The focus, its CEO Itai Gurari told me, is on building a search engine that returns the
best results the fastest. At this point, it mops the floor with Westlaw and Lexis, he
contends.

The secret sauce in Judicata is what it describes as mapping the legal genome, or
mapping the law with extreme accuracy and granularity. Judicata uses that mapping
both to return highly relevant search results and to provide a set of filters that allow
search results to be narrowed with a high degree of refinement and specificity.

For now, it includes only California law, but plans are for the platform eventually to
cover all jurisdictions. It is an ambitious project, because it requires both sophisticated
programming and a high level of human effort to perform the mapping. But it offers the
potential to ultimately create a better set of legal research data and therefore better legal
research results.

New Canadian Research Platform

From our neighbors to the north comes news of the imminent launch of what could turn
out to be Canadas most comprehensive and cutting-edge legal research suite.

Three major legal publishers are teaming up to launch the new suite. Leading the effort
is one of Canadas oldest legal publishers, Maritime Law Book Ltd., which came under
new ownership last November, led by a new CEO, Colin Lachance, the former president
and CEO of the Canadian Legal Information Institute (CanLII). Soon after, Maritime
launched a new case law research platform, Compass.

Now, Compass is partnering with vLex, a Barcelona and Miami-based legal publisher
that claims to have one of the worlds largest collections of legal information, and Justia,
the California-based legal information company run by the original founders of
FindLaw, CEO Tim Stanley and President Stacy Stern. Justia is among the worlds
largest providers and supporters of free access to legal information.

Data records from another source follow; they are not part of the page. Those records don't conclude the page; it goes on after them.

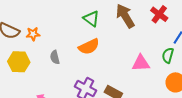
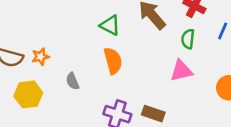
orange semicircle: (89, 47) -> (113, 61), turned -70
green semicircle: (168, 55) -> (188, 39), moved

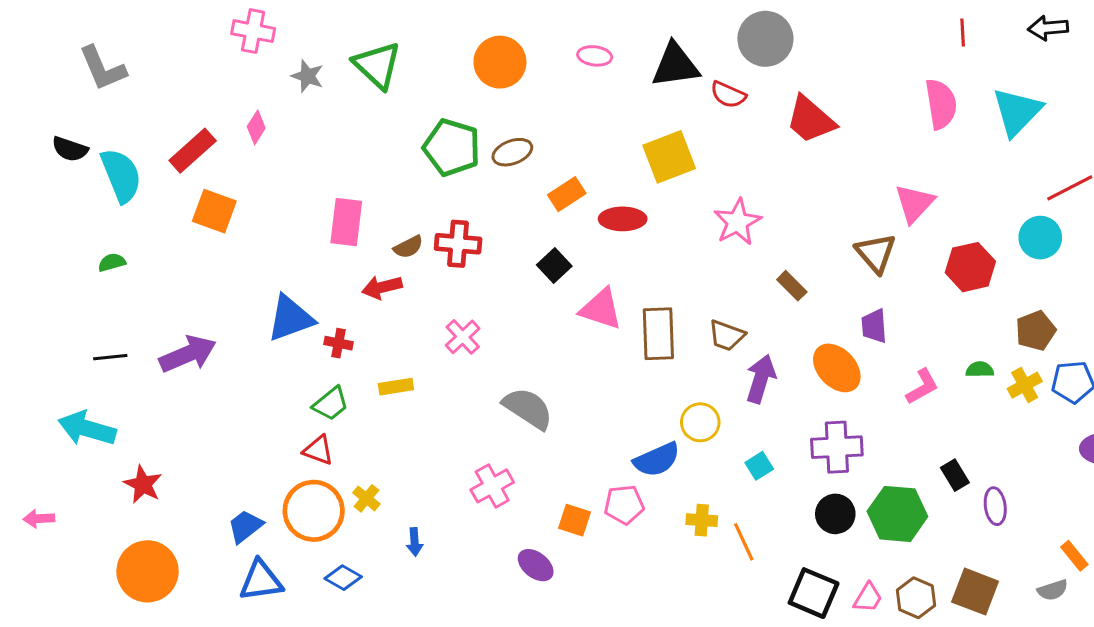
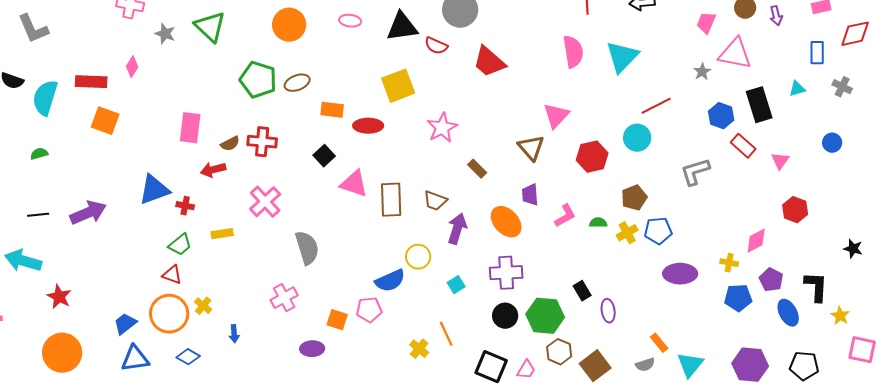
red rectangle: (193, 151) -> (91, 82), turned 44
cyan semicircle: (121, 175) -> (45, 98), turned -141
orange rectangle: (567, 194) -> (332, 110), turned 40
pink cross: (463, 337) -> (265, 202), size x1.4
pink L-shape: (922, 387) -> (565, 216), moved
gray semicircle: (528, 408) -> (307, 248), turned 40
yellow cross: (702, 520) -> (419, 349), moved, turned 36
purple ellipse: (536, 565) -> (312, 349), turned -40
brown square: (975, 592) -> (595, 366), turned 32
brown hexagon: (916, 598) -> (559, 352), moved

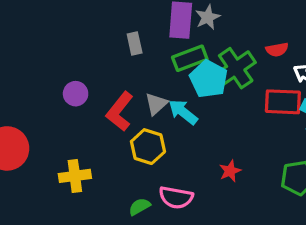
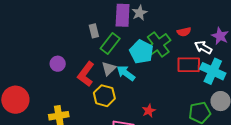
green rectangle: (190, 58) -> (110, 44), moved, turned -30
red star: (230, 171) -> (149, 111), moved

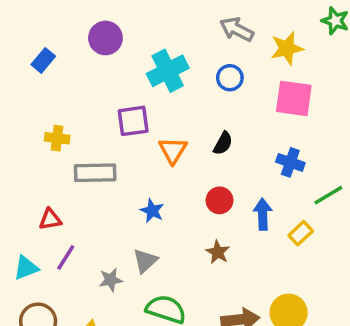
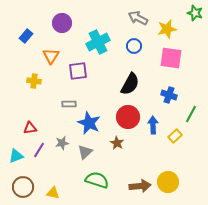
black semicircle: (223, 143) -> (130, 84), size x1.6
orange triangle: (173, 150) -> (51, 56), moved
gray rectangle: (95, 173) -> (69, 104), moved, size x0.6
green line: (328, 195) -> (191, 114), turned -30
red circle: (219, 200) -> (128, 117), size x1.5
blue star: (152, 211) -> (89, 123), size x1.6
brown star: (218, 252) -> (117, 143), moved
gray star: (111, 280) -> (62, 143), moved

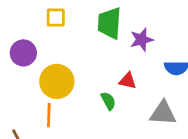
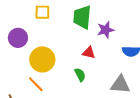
red triangle: (128, 81) -> (89, 53), moved
orange line: (49, 115) -> (36, 84), turned -48

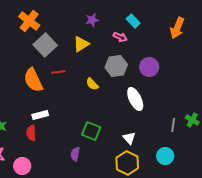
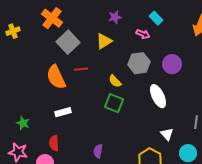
green square: (91, 131) -> (114, 103), moved
red semicircle: (31, 133) -> (54, 143), moved
white triangle: (129, 138) -> (167, 134), moved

Together, the companies will launch three interrelated legal research services:

vLex Open Canada, a free tier of access to Canadian primary law.


vLex Canada, a professional grade suite of tools and services for lawyers,
together with support for library, law society and firm-wide implementation.
vLex Global, featuring case law, legislation, regulations, books and journals,
and other secondary materials from Canada, the United States and more than
100 countries, enhanced with legal editorial analysis and commentary, and
updated daily.

These will effectively be two separate platforms, vLex Canada and vLex Global, with
vLex Canada having both free and paid tiers. They are expected to launch sometime in
June.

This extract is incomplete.